Every line below that holds "from" must be copied.

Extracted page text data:
━━━
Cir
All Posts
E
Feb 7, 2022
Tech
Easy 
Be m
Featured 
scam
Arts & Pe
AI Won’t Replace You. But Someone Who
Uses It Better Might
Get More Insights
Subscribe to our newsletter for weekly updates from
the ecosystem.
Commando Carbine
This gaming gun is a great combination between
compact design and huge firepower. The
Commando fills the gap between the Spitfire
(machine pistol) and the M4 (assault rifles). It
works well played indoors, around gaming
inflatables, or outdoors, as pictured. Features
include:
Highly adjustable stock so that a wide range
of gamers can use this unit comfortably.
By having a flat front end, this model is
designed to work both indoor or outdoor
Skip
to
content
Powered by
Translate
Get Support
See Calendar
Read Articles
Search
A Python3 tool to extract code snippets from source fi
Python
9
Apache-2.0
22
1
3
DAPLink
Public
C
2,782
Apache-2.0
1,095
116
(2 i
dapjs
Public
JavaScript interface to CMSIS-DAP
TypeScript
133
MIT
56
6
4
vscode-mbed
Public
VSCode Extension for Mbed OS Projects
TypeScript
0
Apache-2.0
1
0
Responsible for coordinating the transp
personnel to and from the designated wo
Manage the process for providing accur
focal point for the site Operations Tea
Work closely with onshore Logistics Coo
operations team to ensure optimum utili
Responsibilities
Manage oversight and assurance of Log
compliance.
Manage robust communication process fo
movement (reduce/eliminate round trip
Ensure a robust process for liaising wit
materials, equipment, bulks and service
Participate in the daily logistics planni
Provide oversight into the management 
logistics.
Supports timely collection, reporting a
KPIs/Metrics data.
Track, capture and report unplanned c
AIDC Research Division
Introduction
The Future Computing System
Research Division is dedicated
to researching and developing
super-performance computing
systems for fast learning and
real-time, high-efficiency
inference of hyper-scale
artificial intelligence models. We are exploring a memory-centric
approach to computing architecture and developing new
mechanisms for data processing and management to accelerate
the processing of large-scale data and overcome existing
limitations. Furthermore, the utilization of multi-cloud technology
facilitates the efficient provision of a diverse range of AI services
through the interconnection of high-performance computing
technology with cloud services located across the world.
━━━
__ANSWER SPACE__.
Subscribe to our newsletter for weekly updates from
A Python3 tool to extract code snippets from source fi
personnel to and from the designated wo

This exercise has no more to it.